• [PROBLEM REQUIREMENTS] All entries are to be retyped without alteration.

===== INPUT RECORDS =====

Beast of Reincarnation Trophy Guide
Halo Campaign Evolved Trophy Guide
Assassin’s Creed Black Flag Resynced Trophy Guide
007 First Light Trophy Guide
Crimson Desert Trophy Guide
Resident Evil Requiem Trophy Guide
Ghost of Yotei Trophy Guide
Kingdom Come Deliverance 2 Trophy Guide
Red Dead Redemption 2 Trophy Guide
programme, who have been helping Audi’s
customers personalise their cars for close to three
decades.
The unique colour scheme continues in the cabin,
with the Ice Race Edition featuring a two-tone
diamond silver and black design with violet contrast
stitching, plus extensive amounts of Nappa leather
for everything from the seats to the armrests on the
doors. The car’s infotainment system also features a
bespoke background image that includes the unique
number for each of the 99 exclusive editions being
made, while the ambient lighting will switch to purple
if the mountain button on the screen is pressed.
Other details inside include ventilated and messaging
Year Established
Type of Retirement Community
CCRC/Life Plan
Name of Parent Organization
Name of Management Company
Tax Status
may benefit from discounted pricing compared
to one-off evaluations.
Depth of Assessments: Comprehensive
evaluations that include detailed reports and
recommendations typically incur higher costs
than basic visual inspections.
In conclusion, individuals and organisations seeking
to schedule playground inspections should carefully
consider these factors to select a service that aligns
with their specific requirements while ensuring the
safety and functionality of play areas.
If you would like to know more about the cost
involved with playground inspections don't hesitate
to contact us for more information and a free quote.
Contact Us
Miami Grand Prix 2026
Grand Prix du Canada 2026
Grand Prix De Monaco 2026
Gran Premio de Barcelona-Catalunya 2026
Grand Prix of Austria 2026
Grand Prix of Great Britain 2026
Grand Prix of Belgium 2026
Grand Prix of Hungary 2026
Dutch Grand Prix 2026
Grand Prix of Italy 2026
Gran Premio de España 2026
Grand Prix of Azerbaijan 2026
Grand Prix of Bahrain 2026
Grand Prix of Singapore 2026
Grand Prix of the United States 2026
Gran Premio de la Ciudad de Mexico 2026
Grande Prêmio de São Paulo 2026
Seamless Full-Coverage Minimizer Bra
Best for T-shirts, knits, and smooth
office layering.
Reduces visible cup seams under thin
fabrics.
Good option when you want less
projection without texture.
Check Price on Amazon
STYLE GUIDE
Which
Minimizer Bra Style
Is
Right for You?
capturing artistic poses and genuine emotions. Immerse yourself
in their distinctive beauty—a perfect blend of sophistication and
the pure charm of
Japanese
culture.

=====

• [WORKED SOLUTION]
Beast of Reincarnation Trophy Guide
Halo Campaign Evolved Trophy Guide
Assassin’s Creed Black Flag Resynced Trophy Guide
007 First Light Trophy Guide
Crimson Desert Trophy Guide
Resident Evil Requiem Trophy Guide
Ghost of Yotei Trophy Guide
Kingdom Come Deliverance 2 Trophy Guide
Red Dead Redemption 2 Trophy Guide
programme, who have been helping Audi’s
customers personalise their cars for close to three
decades.
The unique colour scheme continues in the cabin,
with the Ice Race Edition featuring a two-tone
diamond silver and black design with violet contrast
stitching, plus extensive amounts of Nappa leather
for everything from the seats to the armrests on the
doors. The car’s infotainment system also features a
bespoke background image that includes the unique
number for each of the 99 exclusive editions being
made, while the ambient lighting will switch to purple
if the mountain button on the screen is pressed.
Other details inside include ventilated and messaging
Year Established
Type of Retirement Community
CCRC/Life Plan
Name of Parent Organization
Name of Management Company
Tax Status
may benefit from discounted pricing compared
to one-off evaluations.
Depth of Assessments: Comprehensive
evaluations that include detailed reports and
recommendations typically incur higher costs
than basic visual inspections.
In conclusion, individuals and organisations seeking
to schedule playground inspections should carefully
consider these factors to select a service that aligns
with their specific requirements while ensuring the
safety and functionality of play areas.
If you would like to know more about the cost
involved with playground inspections don't hesitate
to contact us for more information and a free quote.
Contact Us
Miami Grand Prix 2026
Grand Prix du Canada 2026
Grand Prix De Monaco 2026
Gran Premio de Barcelona-Catalunya 2026
Grand Prix of Austria 2026
Grand Prix of Great Britain 2026
Grand Prix of Belgium 2026
Grand Prix of Hungary 2026
Dutch Grand Prix 2026
Grand Prix of Italy 2026
Gran Premio de España 2026
Grand Prix of Azerbaijan 2026
Grand Prix of Bahrain 2026
Grand Prix of Singapore 2026
Grand Prix of the United States 2026
Gran Premio de la Ciudad de Mexico 2026
Grande Prêmio de São Paulo 2026
Seamless Full-Coverage Minimizer Bra
Best for T-shirts, knits, and smooth
office layering.
Reduces visible cup seams under thin
fabrics.
Good option when you want less
projection without texture.
Check Price on Amazon
STYLE GUIDE
Which
Minimizer Bra Style
Is
Right for You?
capturing artistic poses and genuine emotions. Immerse yourself
in their distinctive beauty—a perfect blend of sophistication and
the pure charm of
Japanese
culture.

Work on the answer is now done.